What you are asked to do:
Transcribe exactly the line that contains "Wrap output in <instances>...</instances>. Where" and every line after it to the end of the entries, and nothing more.

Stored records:
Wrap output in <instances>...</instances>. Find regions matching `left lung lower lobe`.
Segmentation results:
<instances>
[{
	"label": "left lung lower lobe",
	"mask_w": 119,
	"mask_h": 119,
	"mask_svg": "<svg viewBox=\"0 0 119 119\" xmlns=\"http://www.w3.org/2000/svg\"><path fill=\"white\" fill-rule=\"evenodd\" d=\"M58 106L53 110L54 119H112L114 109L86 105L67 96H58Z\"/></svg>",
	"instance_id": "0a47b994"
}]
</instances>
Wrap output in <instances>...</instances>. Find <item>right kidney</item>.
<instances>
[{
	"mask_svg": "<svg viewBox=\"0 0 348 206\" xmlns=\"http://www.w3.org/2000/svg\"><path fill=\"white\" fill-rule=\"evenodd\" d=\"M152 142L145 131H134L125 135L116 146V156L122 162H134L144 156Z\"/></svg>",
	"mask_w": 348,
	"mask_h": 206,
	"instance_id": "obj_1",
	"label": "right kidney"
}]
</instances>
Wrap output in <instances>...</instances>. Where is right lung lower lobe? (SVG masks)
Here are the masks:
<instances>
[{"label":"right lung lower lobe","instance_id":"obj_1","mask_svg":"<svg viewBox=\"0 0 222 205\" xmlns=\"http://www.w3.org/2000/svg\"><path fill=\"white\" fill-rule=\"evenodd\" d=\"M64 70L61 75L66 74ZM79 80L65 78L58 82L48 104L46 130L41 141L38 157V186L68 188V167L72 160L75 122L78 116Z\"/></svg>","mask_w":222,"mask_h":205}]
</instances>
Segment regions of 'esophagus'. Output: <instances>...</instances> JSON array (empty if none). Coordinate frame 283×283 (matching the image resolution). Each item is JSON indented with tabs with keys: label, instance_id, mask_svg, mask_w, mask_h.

Solution for this exercise:
Wrap output in <instances>...</instances>. Where is right lung lower lobe? (SVG masks)
Here are the masks:
<instances>
[{"label":"right lung lower lobe","instance_id":"obj_1","mask_svg":"<svg viewBox=\"0 0 222 205\" xmlns=\"http://www.w3.org/2000/svg\"><path fill=\"white\" fill-rule=\"evenodd\" d=\"M64 70L61 75L66 74ZM79 80L65 78L58 82L48 104L46 130L41 141L38 157V186L68 188V167L72 160L75 122L78 116Z\"/></svg>","mask_w":222,"mask_h":205}]
</instances>
Segment regions of 'esophagus'. Output: <instances>...</instances> JSON array (empty if none). Coordinate frame 283×283 (matching the image resolution). Each item is JSON indented with tabs with keys: label, instance_id, mask_svg, mask_w, mask_h.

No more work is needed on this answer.